Coryell County, TX — Solar Development Risk Assessment

Local solar ordinance barriers, board sentiment, and utility policies that affect development timelines and risk.

30.5
Risk Grade
Excellent
Grade A: No ordinance, no moratorium. Fort Cavazos drives federal-backed solar at scale (15 MW operational + microgrid in development). Federal energy community status may enable ITC bonus adder for projects within designated boundaries [TBV]. Pro-development local environment with military-community alignment.
Assessment Snapshot
Population
83093
State Rank
#16
Compliance
35%
Trajectory
20

Moratorium Status

✓ No Active Moratorium
No specific moratorium information available.

Ordinance & Regulations

Setback Requirements
None codified.
Zoning Mechanism
No county ordinance — by-right in unincorporated areas.

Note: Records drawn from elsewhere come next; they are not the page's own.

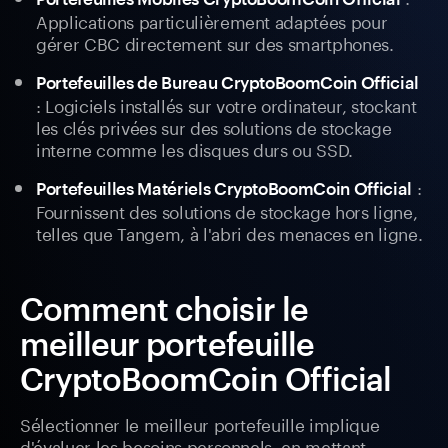
Applications particulièrement adaptées pour
gérer CBC directement sur des smartphones.
Portefeuilles de Bureau CryptoBoomCoin Official
: Logiciels installés sur votre ordinateur, stockant
les clés privées sur des solutions de stockage
interne comme les disques durs ou SSD.
:
Portefeuilles Matériels CryptoBoomCoin Official
Fournissent des solutions de stockage hors ligne,
telles que Tangem, à l'abri des menaces en ligne.
Comment choisir le
meilleur portefeuille
CryptoBoomCoin Official
Sélectionner le meilleur portefeuille implique
d'évaluer les besoins personnels, en mettant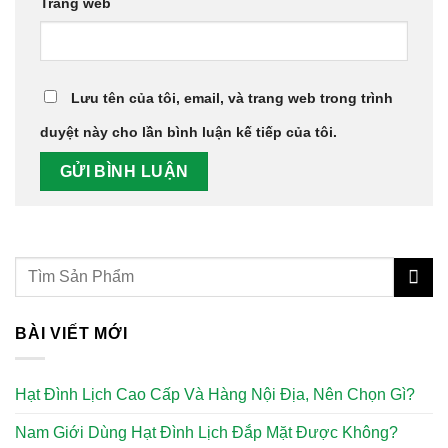
Trang web
Lưu tên của tôi, email, và trang web trong trình
duyệt này cho lần bình luận kế tiếp của tôi.
BÀI VIẾT MỚI
Hạt Đình Lịch Cao Cấp Và Hàng Nội Địa, Nên Chọn Gì?
Nam Giới Dùng Hạt Đình Lịch Đắp Mặt Được Không?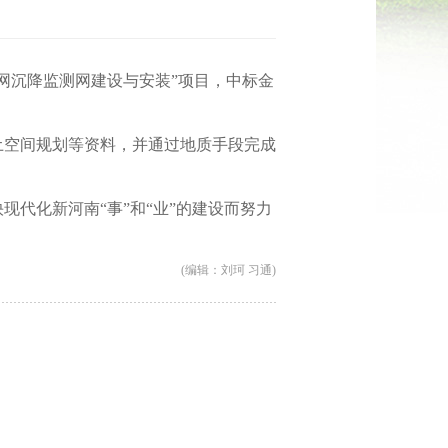
网沉降监测网建设与安装”项目，中标金
土空间规划等资料，并通过地质手段完成
快现代化新河南
“事”和“业”的建设而努力
(编辑：刘珂 习通)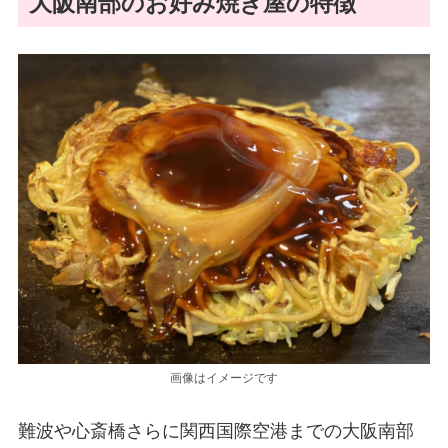
大阪南部のお好み焼き屋の特徴
画像はイメージです
難波や心斎橋さらに関西国際空港までの大阪南部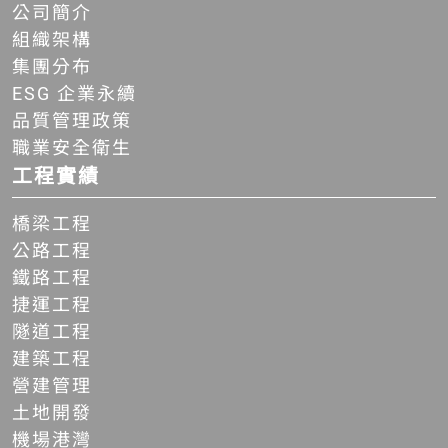
公司簡介
組織架構
集團分布
ESG 企業永續
品質管理政策
職業安全衛生
工程實績
橋梁工程
公路工程
鐵路工程
捷運工程
隧道工程
建築工程
營建管理
土地開發
機場港灣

Federal installation energy decisions made within base perimeter independently of county zoning.
Acreage Caps
None.
Density Caps
None.
Spacing Rules
None.
Size Restrictions
None.

Board Sentiment & Political Risk

Sentiment Analysis
Positive — federal energy security mandate drives solar investment; military-civilian community supportive of energy resilience.
Basis for Assessment
Gatesville county seat; Fort Cavazos (largest active-duty US military installation) drives renewable investment; United Cooperative Services (UCS) territory; Pct 1: Kyle Matthews; Pct 2: Scott Weddle; Pct 3: Ryan Basham; Pct 4: Ray Ashby; County Judge; R-majority.
Political Risk Factors
Improving
Board Members
County Judge Roger Miller, Commissioner Pct. 1 Kyle Matthews, Commissioner Pct. 2 Scott Weddle, Commissioner Pct. 3 Ryan Basham, Commissioner Pct. 4 Ray Ashby

Grid, Utilities & State Context

Grid Operator
ERCOT
Utilities
United Cooperative Services (UCS), Multiple retail providers (50+ in county)
State Permitting Process
No state siting board for solar in Texas. PUCT regulates utilities; ERCOT manages interconnection for ERCOT service territory (most of state); SPP governs Panhandle/northwest TX. County Commissioners Court governs unincorporated areas under Texas Local Government Code. Many rural TX counties have NO zoning authority — solar is essentially by-right without county approval requirement. HB 2527 (2023) requires counties with solar ordinances to provide a 'reasonable' permitting framework. No statewide preemption prevents county restrictions. ERCOT interconnection queue is severely congested — grid study delays of 2-4+ years common.
State Incentives
Texas has no state RPS mandate. Key incentives: Federal ITC (30% base + bonus adders for energy communities/domestic content). Property tax abatement via Chapter 312/313 successor frameworks (county-level negotiation required). ERCOT wholesale market provides strong merchant revenue stack. No state income tax benefits developer HQ decisions. USDA REAP available for rural projects.

Development Activity

Active/Completed Projects
Fort Cavazos On-Base Solar — 15 MW (63,000 panels, 132 acres); part of 65 MW hybrid renewable system with 50 MW wind; operational; provides ~40% of base energy needs; Dominion Energy partnership. Fort Cavazos Microgrid — $5M energy resilience grant (Feb 2024); 25 critical facilities + 5 housing communities; in development with Dominion Energy and City of Copperas Cove.
Denied/Withdrawn Projects
None documented.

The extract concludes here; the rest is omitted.